### EXTRACTED MATERIAL
== Segment start ==

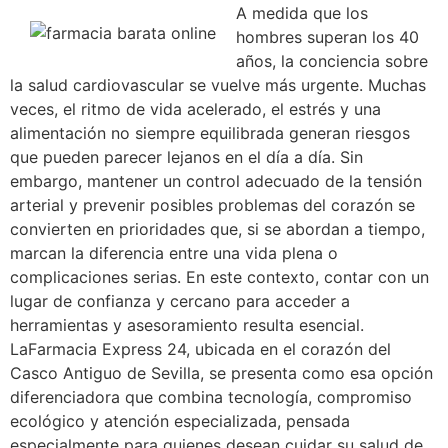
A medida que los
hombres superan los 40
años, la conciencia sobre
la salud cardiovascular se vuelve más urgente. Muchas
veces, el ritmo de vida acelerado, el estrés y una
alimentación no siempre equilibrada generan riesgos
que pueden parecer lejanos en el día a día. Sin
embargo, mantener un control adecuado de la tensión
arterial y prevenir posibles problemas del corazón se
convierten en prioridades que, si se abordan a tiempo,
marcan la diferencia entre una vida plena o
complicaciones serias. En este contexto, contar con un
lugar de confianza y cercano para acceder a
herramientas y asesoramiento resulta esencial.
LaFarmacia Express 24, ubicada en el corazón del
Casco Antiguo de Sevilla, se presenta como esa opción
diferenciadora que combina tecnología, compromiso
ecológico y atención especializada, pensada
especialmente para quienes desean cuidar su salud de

== Segment end ==
== Segment start ==

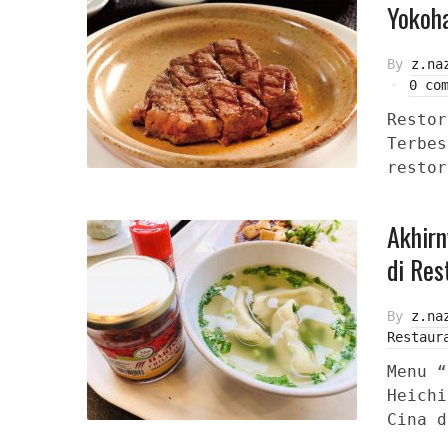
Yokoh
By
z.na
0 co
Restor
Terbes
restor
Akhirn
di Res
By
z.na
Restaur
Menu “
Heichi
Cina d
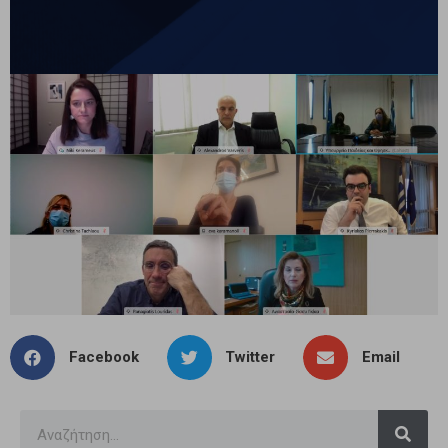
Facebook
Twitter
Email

== Segment end ==
== Segment start ==

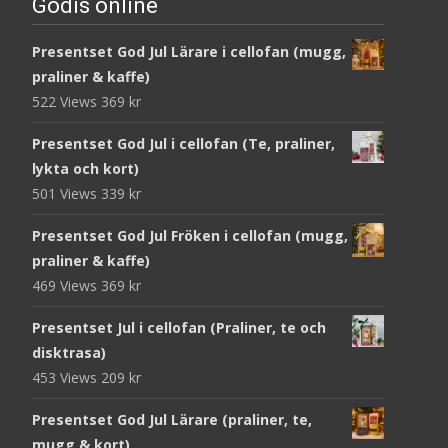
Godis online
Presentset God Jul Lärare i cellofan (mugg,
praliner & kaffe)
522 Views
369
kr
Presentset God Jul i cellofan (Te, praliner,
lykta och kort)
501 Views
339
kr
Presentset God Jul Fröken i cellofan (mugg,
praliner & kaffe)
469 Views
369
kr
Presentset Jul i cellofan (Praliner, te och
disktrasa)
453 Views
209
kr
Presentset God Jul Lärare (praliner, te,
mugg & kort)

== Segment end ==

### EXERCISE PROMPT
Please copy, exactly as written, every line in the listing above from the line with "la salud cardiovascular" up to and including the line with "especialmente para quienes".

### EXPECTED ANSWER
la salud cardiovascular se vuelve más urgente. Muchas
veces, el ritmo de vida acelerado, el estrés y una
alimentación no siempre equilibrada generan riesgos
que pueden parecer lejanos en el día a día. Sin
embargo, mantener un control adecuado de la tensión
arterial y prevenir posibles problemas del corazón se
convierten en prioridades que, si se abordan a tiempo,
marcan la diferencia entre una vida plena o
complicaciones serias. En este contexto, contar con un
lugar de confianza y cercano para acceder a
herramientas y asesoramiento resulta esencial.
LaFarmacia Express 24, ubicada en el corazón del
Casco Antiguo de Sevilla, se presenta como esa opción
diferenciadora que combina tecnología, compromiso
ecológico y atención especializada, pensada
especialmente para quienes desean cuidar su salud de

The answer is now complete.